Provided information »
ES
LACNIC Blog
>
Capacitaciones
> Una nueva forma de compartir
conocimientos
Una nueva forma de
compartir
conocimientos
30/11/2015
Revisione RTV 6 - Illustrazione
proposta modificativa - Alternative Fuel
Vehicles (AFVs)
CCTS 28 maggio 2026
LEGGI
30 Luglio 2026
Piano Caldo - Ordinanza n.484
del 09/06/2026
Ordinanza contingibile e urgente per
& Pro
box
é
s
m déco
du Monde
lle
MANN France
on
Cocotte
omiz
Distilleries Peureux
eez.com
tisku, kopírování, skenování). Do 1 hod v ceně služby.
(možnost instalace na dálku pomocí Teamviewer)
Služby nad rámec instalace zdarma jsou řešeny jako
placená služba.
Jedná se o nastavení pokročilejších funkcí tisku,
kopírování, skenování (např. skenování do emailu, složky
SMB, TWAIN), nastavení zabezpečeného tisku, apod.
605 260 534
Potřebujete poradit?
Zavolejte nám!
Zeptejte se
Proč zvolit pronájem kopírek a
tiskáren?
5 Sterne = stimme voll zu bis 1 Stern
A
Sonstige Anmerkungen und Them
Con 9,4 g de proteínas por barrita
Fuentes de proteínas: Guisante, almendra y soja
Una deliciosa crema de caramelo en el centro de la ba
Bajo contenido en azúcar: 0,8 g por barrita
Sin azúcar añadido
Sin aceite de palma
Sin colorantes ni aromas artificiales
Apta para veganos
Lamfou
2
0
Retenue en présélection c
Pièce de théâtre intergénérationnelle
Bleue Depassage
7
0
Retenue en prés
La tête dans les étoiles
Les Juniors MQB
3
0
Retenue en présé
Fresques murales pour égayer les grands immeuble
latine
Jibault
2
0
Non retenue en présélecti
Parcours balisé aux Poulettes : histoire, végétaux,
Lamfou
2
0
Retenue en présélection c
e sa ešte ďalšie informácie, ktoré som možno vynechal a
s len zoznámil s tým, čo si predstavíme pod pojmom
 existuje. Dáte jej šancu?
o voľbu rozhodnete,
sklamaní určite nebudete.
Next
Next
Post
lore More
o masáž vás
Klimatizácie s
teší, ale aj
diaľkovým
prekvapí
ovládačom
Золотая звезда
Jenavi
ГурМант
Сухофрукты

Task brief » Among the records above, repeat exactly the line with "placená služba.", the line with "Con 9,4 g de proteínas por barrita", and every line in between, and only those.

Answer »
placená služba.
Jedná se o nastavení pokročilejších funkcí tisku,
kopírování, skenování (např. skenování do emailu, složky
SMB, TWAIN), nastavení zabezpečeného tisku, apod.
605 260 534
Potřebujete poradit?
Zavolejte nám!
Zeptejte se
Proč zvolit pronájem kopírek a
tiskáren?
5 Sterne = stimme voll zu bis 1 Stern
A
Sonstige Anmerkungen und Them
Con 9,4 g de proteínas por barrita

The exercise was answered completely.